- Aim of the task
Among the lines below, a stretch begins at the one with "政府教育局辦理「115年" and ends at the one with "hipnoterapi". Repeat that stretch exactly, ends included.

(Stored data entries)
------------
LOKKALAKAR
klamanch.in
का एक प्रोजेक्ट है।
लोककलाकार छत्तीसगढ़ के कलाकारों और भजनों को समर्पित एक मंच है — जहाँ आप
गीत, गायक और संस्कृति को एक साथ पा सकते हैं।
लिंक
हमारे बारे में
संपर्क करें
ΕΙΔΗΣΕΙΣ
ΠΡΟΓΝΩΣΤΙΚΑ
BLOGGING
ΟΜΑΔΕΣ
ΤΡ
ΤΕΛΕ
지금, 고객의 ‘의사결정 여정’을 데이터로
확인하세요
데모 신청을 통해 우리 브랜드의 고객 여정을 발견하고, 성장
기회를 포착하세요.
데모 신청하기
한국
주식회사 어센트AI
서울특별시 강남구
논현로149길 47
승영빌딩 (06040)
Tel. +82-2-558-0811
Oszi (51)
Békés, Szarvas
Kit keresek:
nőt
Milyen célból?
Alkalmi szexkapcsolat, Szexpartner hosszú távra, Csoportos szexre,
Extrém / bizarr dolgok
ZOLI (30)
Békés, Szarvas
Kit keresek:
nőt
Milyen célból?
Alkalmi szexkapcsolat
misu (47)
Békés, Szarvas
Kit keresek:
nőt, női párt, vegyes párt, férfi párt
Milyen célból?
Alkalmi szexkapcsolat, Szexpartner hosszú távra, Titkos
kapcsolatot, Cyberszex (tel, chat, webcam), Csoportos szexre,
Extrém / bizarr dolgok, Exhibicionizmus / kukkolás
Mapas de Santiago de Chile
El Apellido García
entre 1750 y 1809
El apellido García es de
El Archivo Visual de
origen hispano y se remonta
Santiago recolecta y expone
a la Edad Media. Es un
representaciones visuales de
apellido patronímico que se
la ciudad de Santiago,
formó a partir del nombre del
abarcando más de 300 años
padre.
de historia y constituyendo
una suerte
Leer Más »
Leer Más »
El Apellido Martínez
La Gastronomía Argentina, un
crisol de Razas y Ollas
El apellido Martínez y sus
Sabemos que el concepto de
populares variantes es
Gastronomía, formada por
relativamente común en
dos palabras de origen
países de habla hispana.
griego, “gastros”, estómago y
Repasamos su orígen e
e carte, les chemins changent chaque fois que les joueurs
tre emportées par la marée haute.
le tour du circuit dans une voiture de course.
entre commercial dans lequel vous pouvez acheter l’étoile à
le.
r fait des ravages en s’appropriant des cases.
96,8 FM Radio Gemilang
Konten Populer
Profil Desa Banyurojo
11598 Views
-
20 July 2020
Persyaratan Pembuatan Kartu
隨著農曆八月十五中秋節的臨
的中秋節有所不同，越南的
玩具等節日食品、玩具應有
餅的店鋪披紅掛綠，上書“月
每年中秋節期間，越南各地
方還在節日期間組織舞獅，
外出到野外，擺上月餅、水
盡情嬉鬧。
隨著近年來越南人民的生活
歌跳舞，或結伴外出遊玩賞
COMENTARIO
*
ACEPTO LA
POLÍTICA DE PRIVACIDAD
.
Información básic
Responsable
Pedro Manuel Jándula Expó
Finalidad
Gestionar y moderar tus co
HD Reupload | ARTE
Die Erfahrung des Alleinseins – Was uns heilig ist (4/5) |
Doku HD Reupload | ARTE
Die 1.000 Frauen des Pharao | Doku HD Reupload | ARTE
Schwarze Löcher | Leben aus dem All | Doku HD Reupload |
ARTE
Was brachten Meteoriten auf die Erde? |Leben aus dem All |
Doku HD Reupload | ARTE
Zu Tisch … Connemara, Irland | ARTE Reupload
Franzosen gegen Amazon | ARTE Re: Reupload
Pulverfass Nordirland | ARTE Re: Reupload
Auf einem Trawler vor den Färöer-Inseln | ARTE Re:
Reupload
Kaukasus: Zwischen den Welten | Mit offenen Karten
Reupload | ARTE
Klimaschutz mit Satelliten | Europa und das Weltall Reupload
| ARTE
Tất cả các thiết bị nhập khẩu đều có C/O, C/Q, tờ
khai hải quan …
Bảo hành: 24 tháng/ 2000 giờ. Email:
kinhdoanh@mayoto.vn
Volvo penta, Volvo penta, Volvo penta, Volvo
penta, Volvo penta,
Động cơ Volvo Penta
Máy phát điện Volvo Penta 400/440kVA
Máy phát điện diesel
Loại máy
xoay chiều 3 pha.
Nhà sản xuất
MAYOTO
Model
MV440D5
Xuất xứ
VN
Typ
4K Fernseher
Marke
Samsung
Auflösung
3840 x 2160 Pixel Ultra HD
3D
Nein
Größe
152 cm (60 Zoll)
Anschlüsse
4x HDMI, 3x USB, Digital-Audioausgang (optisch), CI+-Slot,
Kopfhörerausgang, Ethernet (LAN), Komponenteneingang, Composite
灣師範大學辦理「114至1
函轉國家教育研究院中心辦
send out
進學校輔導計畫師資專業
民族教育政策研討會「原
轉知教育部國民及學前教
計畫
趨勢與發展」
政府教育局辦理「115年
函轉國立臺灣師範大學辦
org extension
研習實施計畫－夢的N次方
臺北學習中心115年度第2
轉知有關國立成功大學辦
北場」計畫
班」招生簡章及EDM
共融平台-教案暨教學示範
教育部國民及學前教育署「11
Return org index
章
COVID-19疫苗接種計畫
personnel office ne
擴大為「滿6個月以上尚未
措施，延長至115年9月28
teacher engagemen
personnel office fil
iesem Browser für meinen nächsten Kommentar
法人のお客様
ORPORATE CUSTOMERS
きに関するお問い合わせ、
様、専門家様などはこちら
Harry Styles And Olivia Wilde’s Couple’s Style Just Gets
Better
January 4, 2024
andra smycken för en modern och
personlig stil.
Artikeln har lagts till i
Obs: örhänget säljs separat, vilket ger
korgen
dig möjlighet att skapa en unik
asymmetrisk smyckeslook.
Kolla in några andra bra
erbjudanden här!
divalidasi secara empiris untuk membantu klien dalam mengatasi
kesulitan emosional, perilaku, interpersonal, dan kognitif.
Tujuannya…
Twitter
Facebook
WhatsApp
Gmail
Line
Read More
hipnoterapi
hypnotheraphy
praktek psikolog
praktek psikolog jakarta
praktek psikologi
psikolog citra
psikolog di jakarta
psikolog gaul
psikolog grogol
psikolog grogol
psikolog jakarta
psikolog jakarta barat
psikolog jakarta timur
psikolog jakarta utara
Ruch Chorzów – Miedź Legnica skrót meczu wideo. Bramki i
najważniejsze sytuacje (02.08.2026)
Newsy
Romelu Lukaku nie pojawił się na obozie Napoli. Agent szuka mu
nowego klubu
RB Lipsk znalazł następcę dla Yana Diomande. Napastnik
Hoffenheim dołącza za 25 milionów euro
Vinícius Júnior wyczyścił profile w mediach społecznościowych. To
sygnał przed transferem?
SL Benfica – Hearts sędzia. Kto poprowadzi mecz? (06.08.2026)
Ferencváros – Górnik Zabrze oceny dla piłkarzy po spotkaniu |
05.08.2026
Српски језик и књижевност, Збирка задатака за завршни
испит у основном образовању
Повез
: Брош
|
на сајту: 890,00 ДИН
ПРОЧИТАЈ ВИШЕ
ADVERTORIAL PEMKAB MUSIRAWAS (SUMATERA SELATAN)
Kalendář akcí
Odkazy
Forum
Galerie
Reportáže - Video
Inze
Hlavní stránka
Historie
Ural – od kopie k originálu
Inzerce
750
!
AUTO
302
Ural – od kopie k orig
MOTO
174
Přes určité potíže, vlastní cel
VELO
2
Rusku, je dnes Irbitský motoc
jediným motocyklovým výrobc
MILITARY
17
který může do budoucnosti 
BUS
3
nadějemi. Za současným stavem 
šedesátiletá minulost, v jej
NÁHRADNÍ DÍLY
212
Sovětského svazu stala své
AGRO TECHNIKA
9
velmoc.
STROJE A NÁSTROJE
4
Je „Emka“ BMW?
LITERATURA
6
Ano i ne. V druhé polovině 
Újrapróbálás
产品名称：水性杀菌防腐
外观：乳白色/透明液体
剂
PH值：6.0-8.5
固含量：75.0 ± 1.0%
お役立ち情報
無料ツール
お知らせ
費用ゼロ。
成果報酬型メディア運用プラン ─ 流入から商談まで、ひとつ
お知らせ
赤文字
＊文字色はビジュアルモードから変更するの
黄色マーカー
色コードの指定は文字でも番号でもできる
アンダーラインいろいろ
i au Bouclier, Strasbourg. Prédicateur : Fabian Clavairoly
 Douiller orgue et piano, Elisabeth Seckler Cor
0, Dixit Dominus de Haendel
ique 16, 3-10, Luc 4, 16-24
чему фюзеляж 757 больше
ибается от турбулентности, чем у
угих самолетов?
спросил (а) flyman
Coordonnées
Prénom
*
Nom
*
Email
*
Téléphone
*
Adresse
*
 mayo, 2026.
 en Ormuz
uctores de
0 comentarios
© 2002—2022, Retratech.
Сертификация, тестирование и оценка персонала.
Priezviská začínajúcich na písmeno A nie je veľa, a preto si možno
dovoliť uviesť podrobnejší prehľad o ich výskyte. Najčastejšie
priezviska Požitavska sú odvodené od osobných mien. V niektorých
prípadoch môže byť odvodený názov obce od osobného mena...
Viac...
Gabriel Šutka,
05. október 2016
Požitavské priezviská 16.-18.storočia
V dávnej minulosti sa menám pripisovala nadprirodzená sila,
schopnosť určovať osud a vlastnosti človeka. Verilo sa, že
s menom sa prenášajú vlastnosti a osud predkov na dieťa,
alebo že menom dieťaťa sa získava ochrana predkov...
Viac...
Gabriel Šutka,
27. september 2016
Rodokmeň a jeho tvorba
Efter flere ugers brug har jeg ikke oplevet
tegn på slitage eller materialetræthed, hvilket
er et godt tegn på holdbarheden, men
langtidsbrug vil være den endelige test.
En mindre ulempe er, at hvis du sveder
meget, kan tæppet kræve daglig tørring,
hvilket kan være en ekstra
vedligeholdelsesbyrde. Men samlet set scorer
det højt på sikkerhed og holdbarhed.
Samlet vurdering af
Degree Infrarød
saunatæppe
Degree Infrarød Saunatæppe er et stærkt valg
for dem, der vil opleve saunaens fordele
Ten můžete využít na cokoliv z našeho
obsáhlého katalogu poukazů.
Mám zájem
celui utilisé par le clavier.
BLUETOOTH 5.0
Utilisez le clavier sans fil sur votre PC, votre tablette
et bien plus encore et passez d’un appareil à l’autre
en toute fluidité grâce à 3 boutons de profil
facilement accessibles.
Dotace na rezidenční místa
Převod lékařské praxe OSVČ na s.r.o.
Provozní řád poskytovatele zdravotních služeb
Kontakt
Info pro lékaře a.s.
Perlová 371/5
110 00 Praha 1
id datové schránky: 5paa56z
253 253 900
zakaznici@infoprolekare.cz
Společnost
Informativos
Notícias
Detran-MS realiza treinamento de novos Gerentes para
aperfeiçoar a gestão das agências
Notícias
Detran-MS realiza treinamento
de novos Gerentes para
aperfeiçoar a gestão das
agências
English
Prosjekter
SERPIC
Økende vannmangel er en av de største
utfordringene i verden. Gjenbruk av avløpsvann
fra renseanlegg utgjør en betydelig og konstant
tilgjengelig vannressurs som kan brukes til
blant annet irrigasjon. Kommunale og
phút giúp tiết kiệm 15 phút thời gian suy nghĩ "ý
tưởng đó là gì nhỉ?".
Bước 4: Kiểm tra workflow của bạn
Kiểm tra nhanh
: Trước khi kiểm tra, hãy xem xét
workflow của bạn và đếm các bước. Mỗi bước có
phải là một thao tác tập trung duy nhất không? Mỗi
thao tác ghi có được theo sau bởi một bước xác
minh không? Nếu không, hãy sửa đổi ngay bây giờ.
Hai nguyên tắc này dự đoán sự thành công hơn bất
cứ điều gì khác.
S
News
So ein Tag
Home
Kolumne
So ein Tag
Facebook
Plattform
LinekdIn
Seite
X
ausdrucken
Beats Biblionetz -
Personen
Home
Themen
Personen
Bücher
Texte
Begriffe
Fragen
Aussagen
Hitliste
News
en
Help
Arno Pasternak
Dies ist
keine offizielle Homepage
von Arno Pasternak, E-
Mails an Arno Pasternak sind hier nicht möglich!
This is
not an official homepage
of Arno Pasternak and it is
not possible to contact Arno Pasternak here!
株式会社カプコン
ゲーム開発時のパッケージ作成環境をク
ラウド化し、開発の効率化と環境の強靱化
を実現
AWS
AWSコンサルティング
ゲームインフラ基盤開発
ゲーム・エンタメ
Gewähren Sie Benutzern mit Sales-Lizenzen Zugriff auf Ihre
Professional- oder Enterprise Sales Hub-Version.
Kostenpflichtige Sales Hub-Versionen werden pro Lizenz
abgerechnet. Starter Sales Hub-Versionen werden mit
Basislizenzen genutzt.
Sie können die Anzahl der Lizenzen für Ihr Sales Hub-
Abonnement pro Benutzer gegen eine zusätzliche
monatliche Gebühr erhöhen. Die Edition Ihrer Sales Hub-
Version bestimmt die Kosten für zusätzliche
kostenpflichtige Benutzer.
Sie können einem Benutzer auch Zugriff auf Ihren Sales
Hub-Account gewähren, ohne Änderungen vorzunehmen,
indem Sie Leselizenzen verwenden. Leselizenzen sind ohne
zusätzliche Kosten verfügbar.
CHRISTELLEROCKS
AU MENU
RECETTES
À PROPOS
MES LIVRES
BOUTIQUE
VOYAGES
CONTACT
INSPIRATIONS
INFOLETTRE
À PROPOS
------------
- Solution to this task
政府教育局辦理「115年
函轉國立臺灣師範大學辦
org extension
研習實施計畫－夢的N次方
臺北學習中心115年度第2
轉知有關國立成功大學辦
北場」計畫
班」招生簡章及EDM
共融平台-教案暨教學示範
教育部國民及學前教育署「11
Return org index
章
COVID-19疫苗接種計畫
personnel office ne
擴大為「滿6個月以上尚未
措施，延長至115年9月28
teacher engagemen
personnel office fil
iesem Browser für meinen nächsten Kommentar
法人のお客様
ORPORATE CUSTOMERS
きに関するお問い合わせ、
様、専門家様などはこちら
Harry Styles And Olivia Wilde’s Couple’s Style Just Gets
Better
January 4, 2024
andra smycken för en modern och
personlig stil.
Artikeln har lagts till i
Obs: örhänget säljs separat, vilket ger
korgen
dig möjlighet att skapa en unik
asymmetrisk smyckeslook.
Kolla in några andra bra
erbjudanden här!
divalidasi secara empiris untuk membantu klien dalam mengatasi
kesulitan emosional, perilaku, interpersonal, dan kognitif.
Tujuannya…
Twitter
Facebook
WhatsApp
Gmail
Line
Read More
hipnoterapi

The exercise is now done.